Когда он ехал в поезде, то первым делом наметил сходить в военкомат, встать на учет, затем съездить в интернат, зайти в школу, встретиться с учителями, но сейчас собрался к брату – выяснить, почему он надумал продавать дом. Но вдруг он поймал себя на мысли, что ему не хочется видеть брата после того, что он увидел здесь.
Сергей решил вначале сходить к отцу с матерью. Еще там, в Афганистане, дал слово: если останется жив, первым делом пойдет на кладбище.
Родители были похоронены в Ново-Ленино, на горе. Раньше это место называли Порт-Артуром, говорили, в память о Русско-японской войне, но потом название забыли, как забывают многое, что случается на земле. Поколебавшись, Сергей отправился пешком. Он спустился к озеру, свернул в переулок, ведущий к тому месту, которое они раньше называли Песочными Ямами. Теперь здесь была свалка: напротив домов бочки, ведра, банки, заржавевшие кровати и кроватки, трубы, драный толь, битое стекло – не утруждая себя, люди валили мусор себе под нос. Скособочившись, с заколоченными окнами, безучастно смотрел на болото недостроенный дом Яшки-старателя.
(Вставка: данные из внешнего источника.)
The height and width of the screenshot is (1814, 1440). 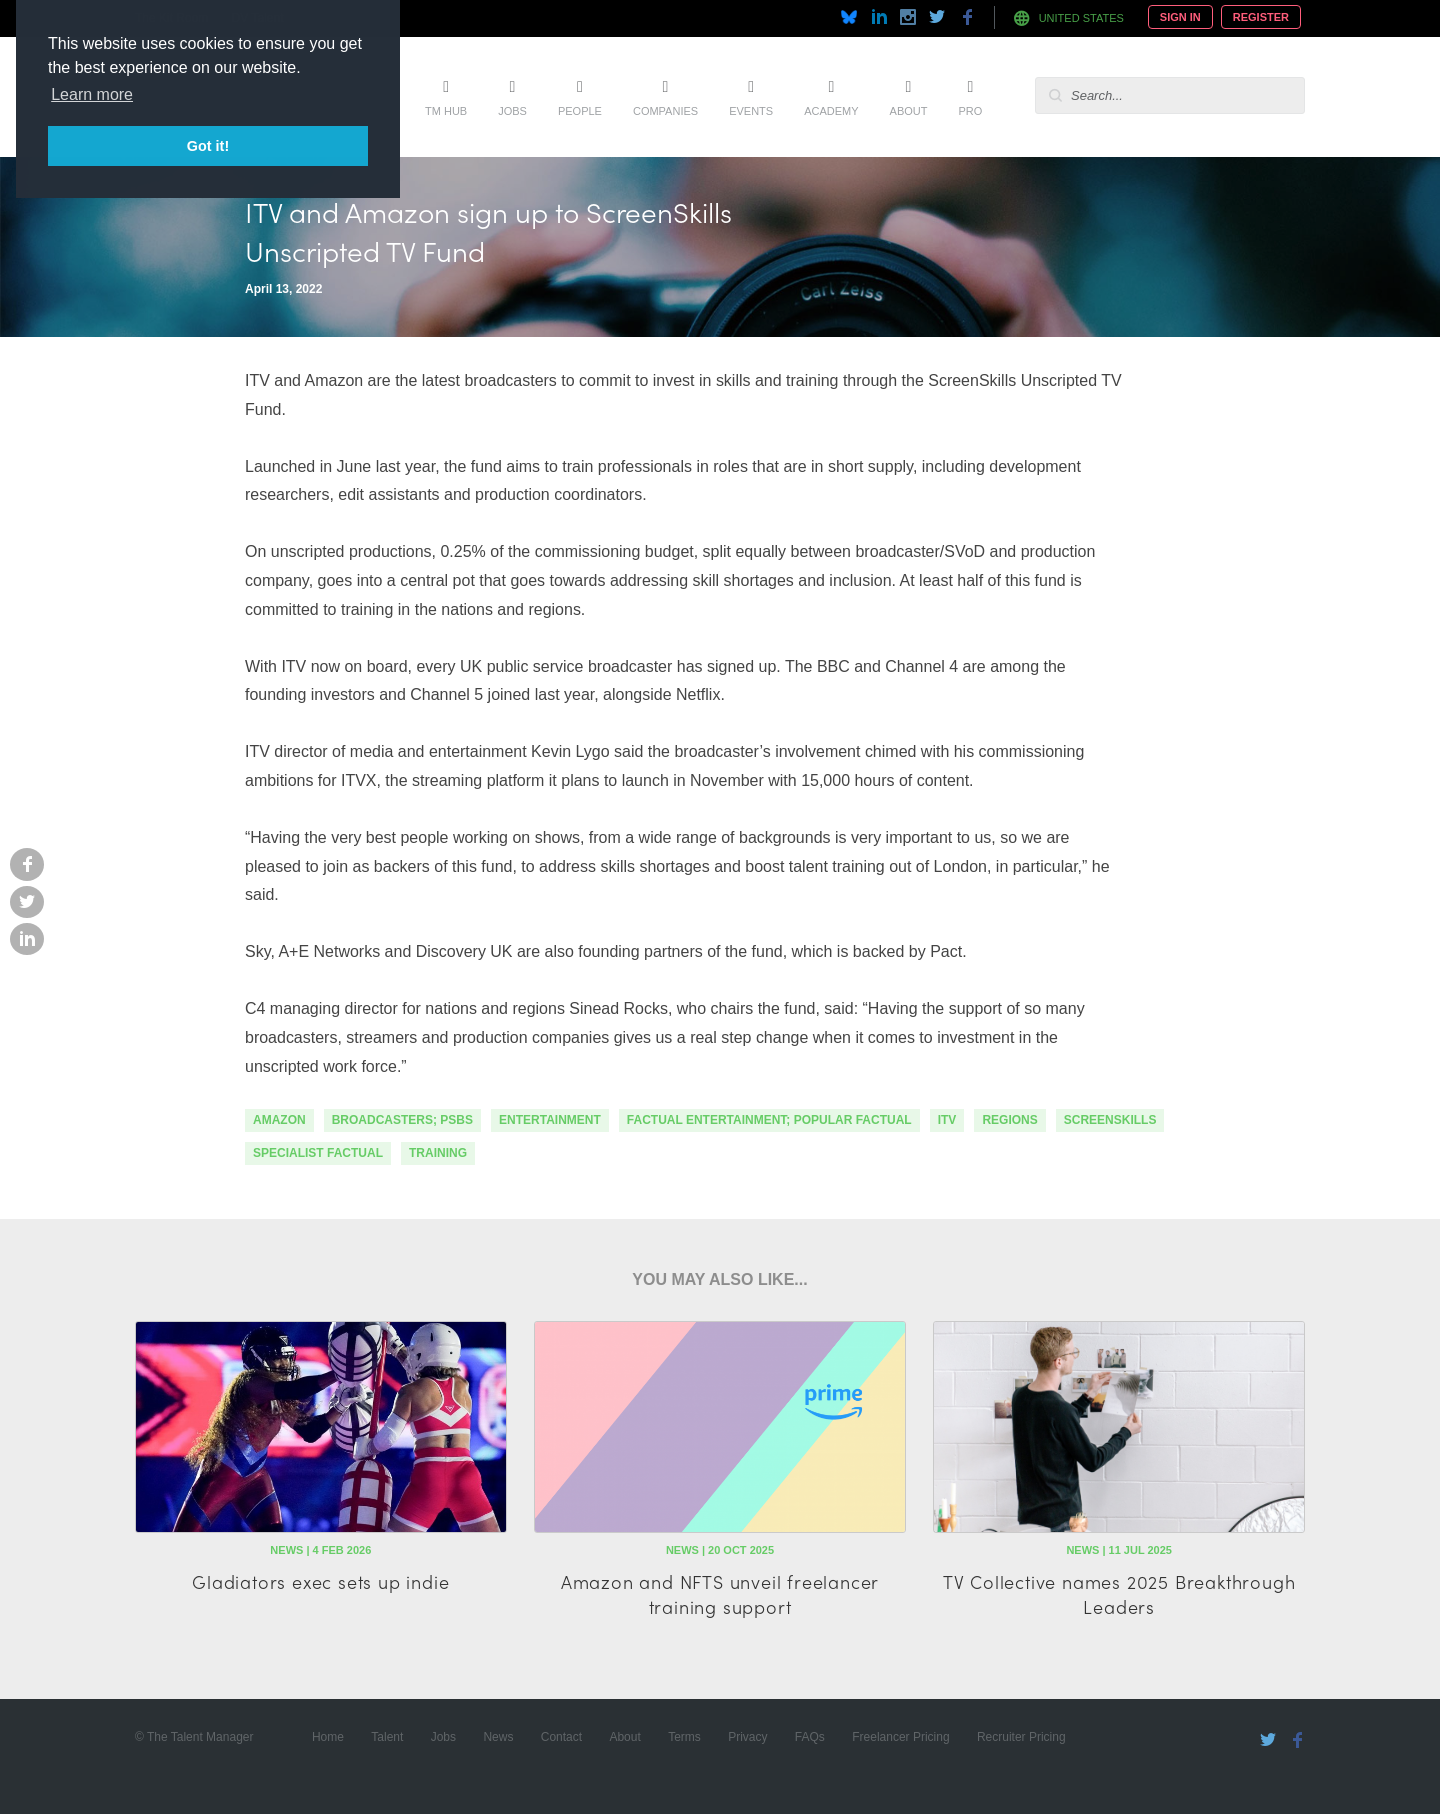 I want to click on Companies, so click(x=665, y=111). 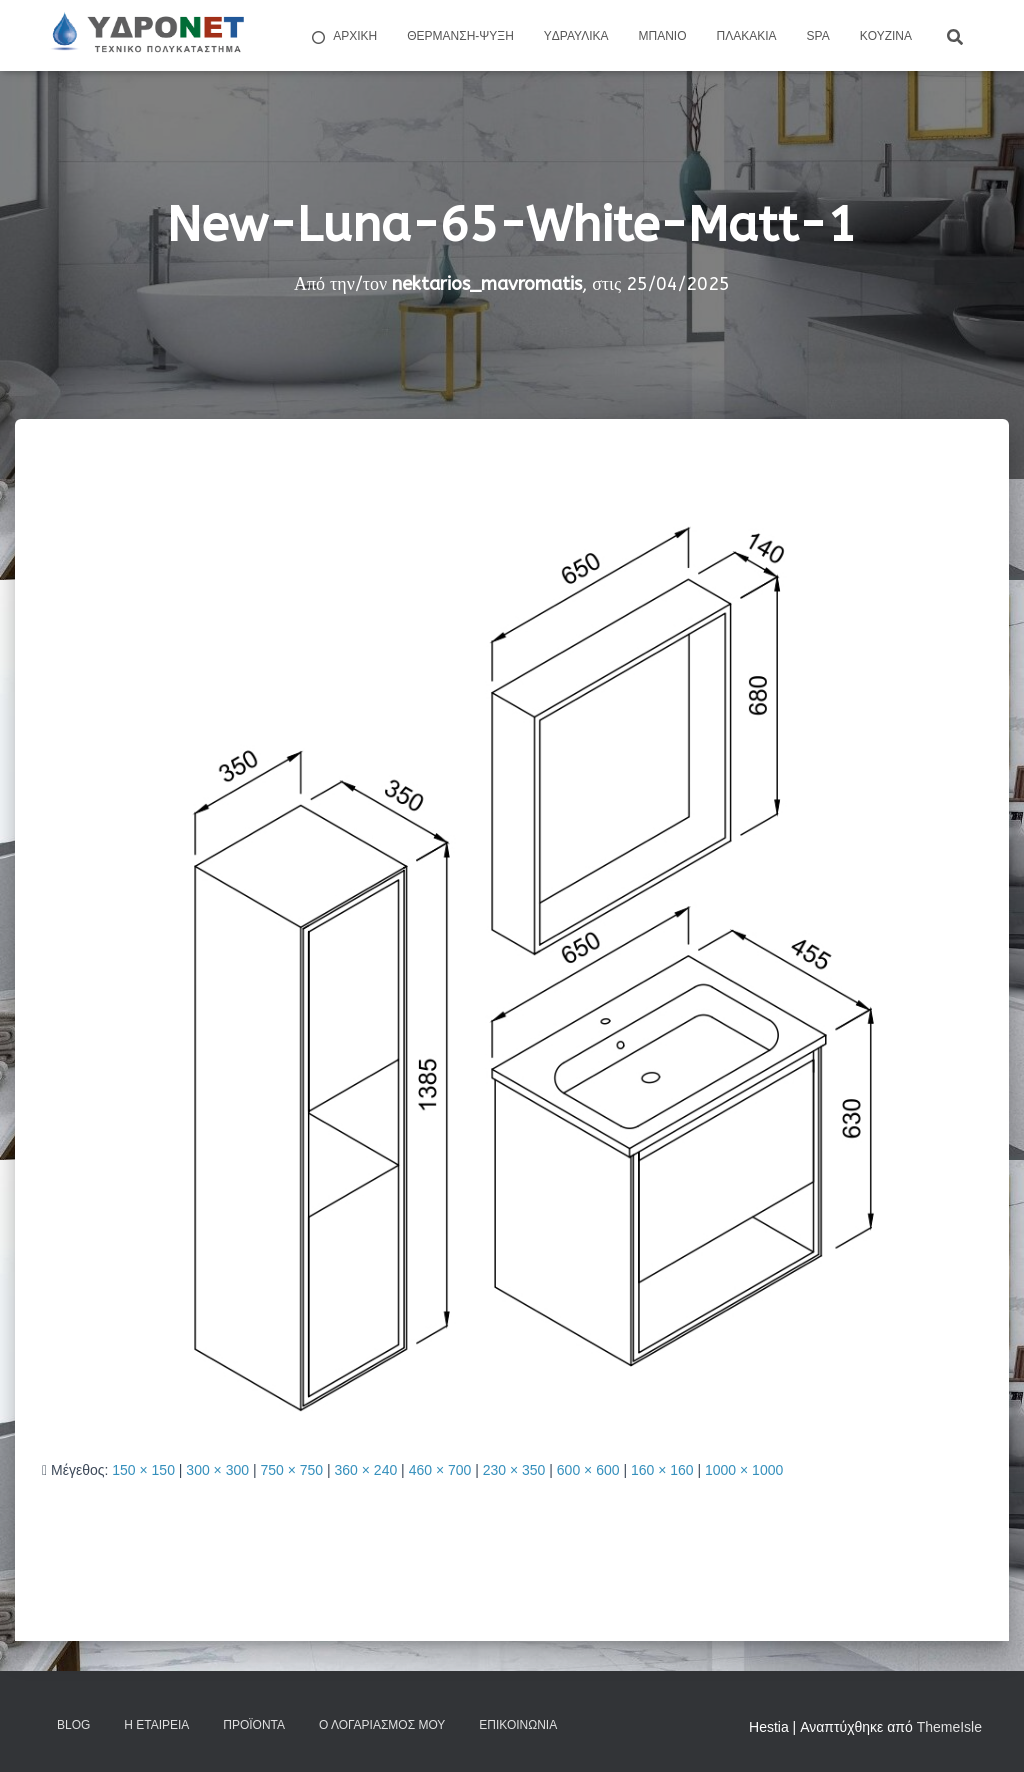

Минут через двадцать Сергей поднялся на мостик, который был переброшен через железную дорогу. Справа в лесочке, за озером, из тумана глянула на него маленькая деревянная церквушка. Обгоняя его, обдавая бензиновой вонью, шли по дороге машины, навстречу им ползли переполненные автобусы. Московский тракт отодвинулся от Ангары, спрятался от Барабы за железной дорогой. Слева по болоту строилась объездная дорога, желтая насыпь, горбясь, шагала через болото. В заросших камышом озерках черными точками, как поплавки, торчали дикие утки, и Сергей, увидев их, почему-то обрадовался: надо же, кругом скрежет, грохот, звон, а птицы вопреки всему живут. Значит, еще не все потеряно.
После смерти матери он впервые шел этой дорогой, и вот сейчас, при виде голубых оградок, его охватило чувство вины: почему не приходил раньше? Боялся? Может быть. Это после пришло понимание: меньше всего надо бояться мертвых. А страх, скорее всего, появлялся оттого, что именно здесь понимаешь: всему есть конец. Но ходить сюда надо для того, чтобы не забывать: те, кого мы помним, живы.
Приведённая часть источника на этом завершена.